Everywhere we look, 3D printing is becoming more and more popular. On Tuesday, we wrote a blog about Miss Georgia’s 3D printed shoes for the Miss America pageant.
Well, it’s no surprise that 3D printing has been put to use again. This time, these inventors’ wheels were turning when they decided to create a 3D-printed car! Yes, you read that right, a fully-functional, 3D-printed motor vehicle!
The Strati is the world’s first 3D-printed car and was invented by Jay Rogers, who is the CEO of Local Motors.
The Strati is a small, electric car that is equipped with two seats and is comprised of 49 3D-printed parts, as opposed to the 5-6,000 parts that are in most cars.
The largest of the 49 parts of the Strati is the 3D-printed body, in addition to the traditional parts such as the windshield, seats, wheels and motor.
Three phases went into constructing the Strati, which in Italian means “Layers.” We find that to be a very fitting name for the construction of this invention.

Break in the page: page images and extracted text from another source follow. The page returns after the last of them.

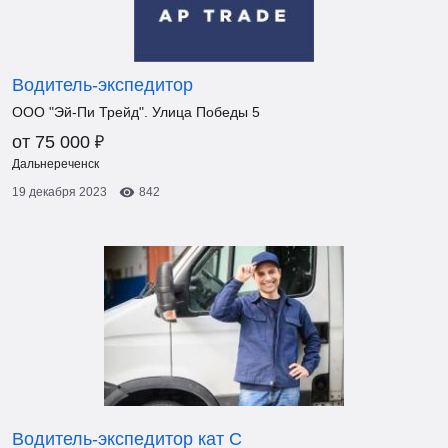
Водитель-экспедитор
ООО "Эй-Пи Трейд". Улица Победы 5
₽
от 75 000
Дальнереченск
19 декабря 2023
842
Водитель-экспедитор кат С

In phase one, the 3D printing of the car took place due in part to a Cincinnati Incorporated Big Area Additive Manufacturing (BAAM). This step in the process took over 44 hours and used cutting-edge technology otherwise known as additive manufacturing.
The second phase, subtractive manufacturing, took place during one day of milling on a machine that was provided by Thermwood. Once that was complete, the third and final step was the rapid assembly phase. During this phase, a team that was led by Local Motors put the final touches on their 3D-printed car.
Local Motors wasn’t the only company that had a hand in making this 3D idea into a reality. In fact, there were quite a few companies that offered their skill and expertise to invent the first 3D-printed car. For example, SABIC Innovative Plastics offered carbon-reinforced ABS plastic that was used to 3D print some of the first iterations of the Strati. Additionally, Siemens provided the “Solid Edge” software that was used for the structural design elements, while Renault donated the powertrain from the Twizy. But, a car can’t move without wheels and those four integral parts were built by Fifteen52 to match the car’s design.
After all of these phases were complete, the key was put in the ignition and the car took a ride down the road of innovation.